The Path of Goals and Dreams: Background

2011 has become the year I start regaining my health and fitness and embrace the goals and dreams I’ve put aside for years. I figure if I put myself out there, it will make me this path more “real”, more accountable. It may even help someone else know that they are not alone if they are on a similarly tough path. So here goes 🙂

I’ll launch it off with this post so you can get a bit of background on my situation and my challenges – plus what I intend to do about them. This will be long but, I hope, not too boring.

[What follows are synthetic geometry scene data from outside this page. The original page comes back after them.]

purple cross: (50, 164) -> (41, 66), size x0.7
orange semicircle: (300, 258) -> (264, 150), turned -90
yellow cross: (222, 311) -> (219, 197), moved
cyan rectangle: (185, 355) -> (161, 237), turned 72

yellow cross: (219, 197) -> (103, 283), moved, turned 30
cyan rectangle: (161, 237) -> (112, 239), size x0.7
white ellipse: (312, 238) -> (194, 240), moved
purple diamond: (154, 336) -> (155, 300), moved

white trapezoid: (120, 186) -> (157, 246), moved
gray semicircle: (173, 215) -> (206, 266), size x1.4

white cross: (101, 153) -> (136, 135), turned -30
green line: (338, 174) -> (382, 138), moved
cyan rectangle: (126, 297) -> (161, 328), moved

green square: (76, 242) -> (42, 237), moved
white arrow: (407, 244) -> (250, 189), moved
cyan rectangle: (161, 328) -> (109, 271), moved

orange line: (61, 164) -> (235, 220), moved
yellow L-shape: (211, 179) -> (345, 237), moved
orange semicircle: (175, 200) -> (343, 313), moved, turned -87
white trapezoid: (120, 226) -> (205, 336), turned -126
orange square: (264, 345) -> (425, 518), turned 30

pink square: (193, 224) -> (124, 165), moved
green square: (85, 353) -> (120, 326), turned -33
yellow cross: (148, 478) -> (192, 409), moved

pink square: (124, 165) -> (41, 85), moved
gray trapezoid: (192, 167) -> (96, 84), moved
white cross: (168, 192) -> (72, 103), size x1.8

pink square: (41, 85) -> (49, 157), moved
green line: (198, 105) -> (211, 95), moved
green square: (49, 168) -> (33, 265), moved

When I was a teenager, I was pretty fit and maybe a bit skinny. I ran track and walked 3+ miles to school each way (by choice, I could have ridden the bus or a bike but didn’t want to). I wore about a size 3 to 5 sometimes and maybe got up to a 7. In the innocence of youth, I took this pretty much for granted.

In the…oh… 30 or so years since then, I’ve struggled with my weight. Pregnancy started to chance my metabolism but so did entering the workforce and having a desk job. Weight went on, I struggled to get it off, repeat over the years.

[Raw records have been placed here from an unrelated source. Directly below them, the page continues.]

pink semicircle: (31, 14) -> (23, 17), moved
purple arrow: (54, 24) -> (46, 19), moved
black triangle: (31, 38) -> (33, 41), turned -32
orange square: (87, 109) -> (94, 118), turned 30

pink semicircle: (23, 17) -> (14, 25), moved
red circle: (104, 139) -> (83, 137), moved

I’m, honestly, inclined to laziness. I didn’t want to make the time to do the hard work to get the weight off. If it magically came off, that would be great. But there was always something more important, more urgent, etc. I was a couch potato. Add to that the fact that I seemed to have a chronic “sensitive stomach” – I would have bouts of heartburn and diarrhea for seemingly no reason. I felt like I could not make sense of my body or take control so I stopped trying to. Plus I seemed to be constantly exhausted.

The weight piled on.

Then in 2009, I was diagnosed with celiac disease. This is actually the first turning point in my path to regaining my health. My friend and mentor, Yasmine, is actually the one who saw my symptoms and recognized the possibility of celiac and urged me to be tested – for which I will ever be grateful. When I got off gluten, some of my exhaustion faded and ALL the symptoms of my supposedly “sensitive stomach” faded as well. I missed my gluten and my comfort relationship with food but quickly filled in the gap with lots of gluten-free foods.

Have I mentioned that my family says my motto should be “Anything worth doing is worth over-doing?”

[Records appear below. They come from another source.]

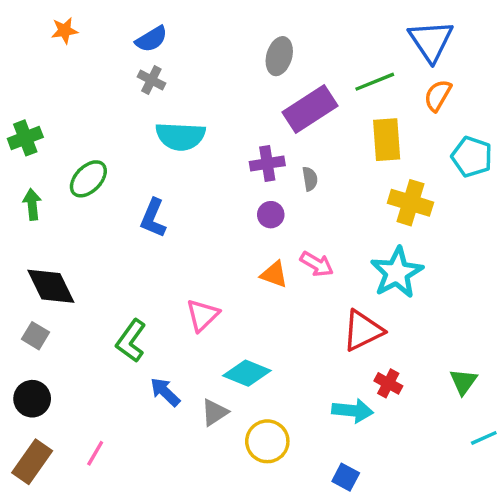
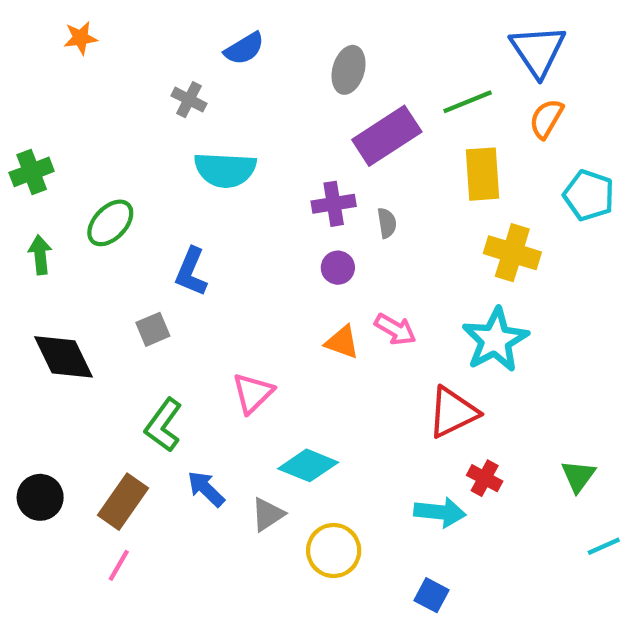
blue semicircle: (151, 39) -> (244, 49), moved
gray square: (36, 336) -> (153, 329), moved, turned 36
brown rectangle: (32, 462) -> (123, 502), moved

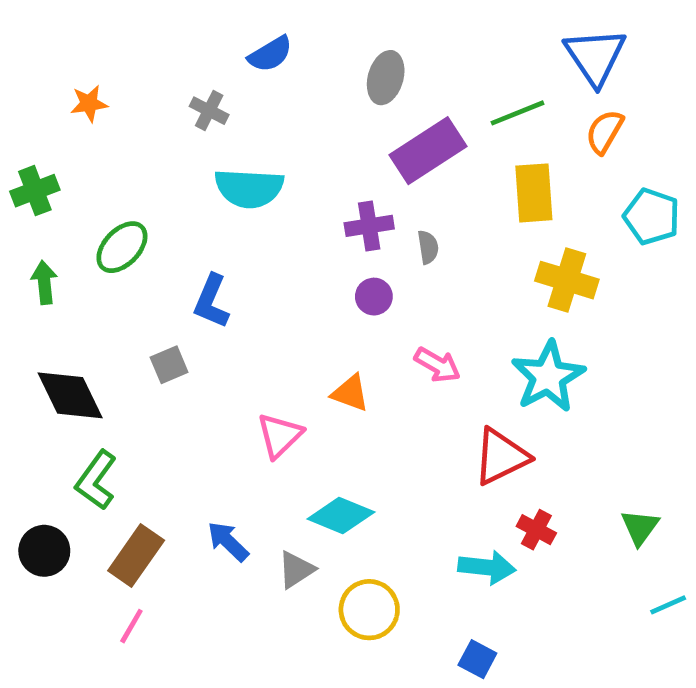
orange star: (81, 38) -> (89, 104), moved
orange triangle: (342, 342) -> (350, 393), moved
green L-shape: (163, 425) -> (96, 480), moved

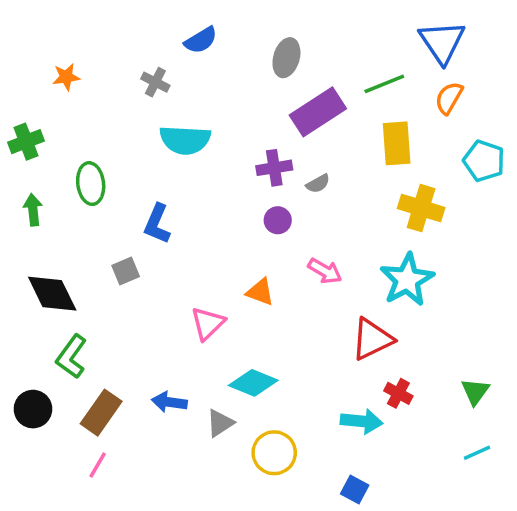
green ellipse: (122, 247) -> (91, 184), turned -51
gray semicircle: (428, 247) -> (318, 184), turned 70
blue arrow: (228, 541) -> (169, 402), turned -36
cyan line: (668, 605) -> (477, 453), moved

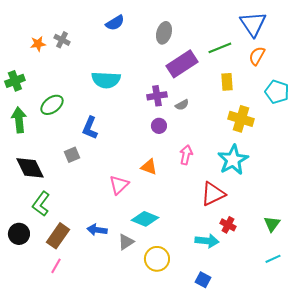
gray cross: (155, 82) -> (62, 40), moved
yellow rectangle: (397, 143) -> (227, 82), size x0.7
green ellipse: (91, 184) -> (52, 105), turned 60
green arrow: (33, 210) -> (19, 120), size x1.4
pink arrow: (325, 271) -> (186, 155), turned -108

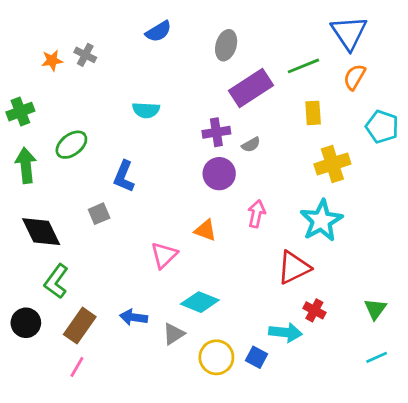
cyan semicircle: (106, 80) -> (146, 110), size x0.7
yellow cross: (241, 119) -> (332, 164), turned -35
purple circle: (159, 126) -> (219, 174), size x1.5
blue square: (203, 280) -> (256, 357), moved

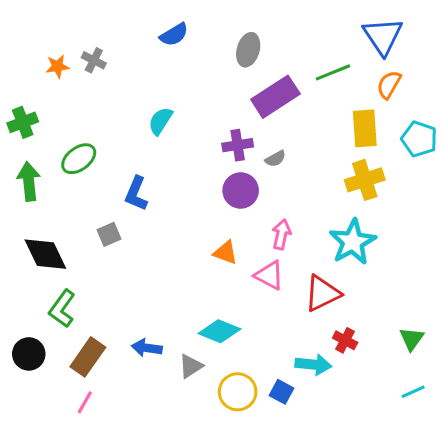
cyan semicircle: (146, 110) -> (160, 121), turned 120
yellow rectangle: (313, 113) -> (365, 128), moved, size x1.4
pink triangle: (164, 255) -> (269, 275), moved, turned -48

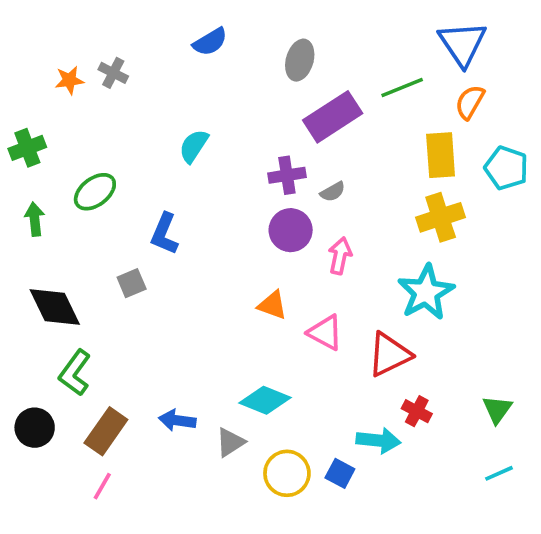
green arrow: (29, 181) -> (35, 219), size x0.7
pink arrow: (281, 234) -> (340, 256), moved

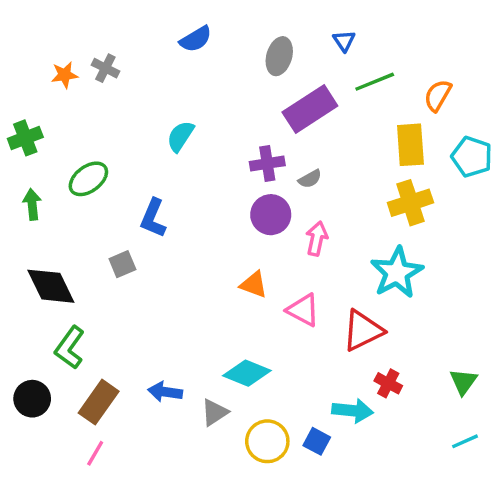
blue triangle: (462, 44) -> (344, 41), moved, size x0.5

I went nuts. The problem is that most foods that are gluten-free substitutes for gluten foods (like bread, pasta, etc). are really high carb. My weight went up more because I had zero self-control.
Early this year (2011), I started to notice changes in my body that scared me. I was gaining lots of weight in my abdomen, I craved carbs like mad. I got suspicious and picked up a blood glucose meter and started taking readings of my blood sugar. I wasn’t in diabetic range but it was in the range of insuline resistance. All symptoms combined made me think I had what’s knows as “metabolic syndrome” which is not a disease in itself, but rather a set of symptoms that are precursors to diabetes and worse things down the road.

Not Good.

I have some very good friends and three of us met up to discover we were all fed up with being fat and unable to do some things we wanted to. We formed an accountability pact and decided we would take our measurements every 3 months, just between us, and report on our weight and how we did on our goals to each other weekly. We are dead-set that we don’t want a contest but rather a safe, private space to congratulate each other and commiserate over issues or frustrations. I’ll set out my goals and dreams in a separate post 🙂

I made an appointment with my doctor’s office and went in to discuss what to do and, in the meantime, started reading everything I could get my hands on. When I met with the doctor on July 12th, I had a game plan.
I think the poor doctor was a bit bamboozled – my regular doctor (who is used to my attitude toward health care and my own research and involvement) was out on vacation, so I got one of his partners. We went through my data, he took some measurements and tests and indeed said I met the diagnostic criteria for metabolic syndrome. I left there with a prescription for test strips for my meter, a prescription for metformin and a plan to get off the carbs with a low carb diet and start exercising.

One funny thing did ensue from this visit with the doctor – he stopped me on the way out and told me he’d been in practice since the mid-1980’s and I was the first person who ever came to him and said “I think I have metabolic syndrome and I want to do something about it.”

It was past time to get serious about this. I should have done it sooner but it apparently took this crisis to get me to really take action. But there won’t be a better time later.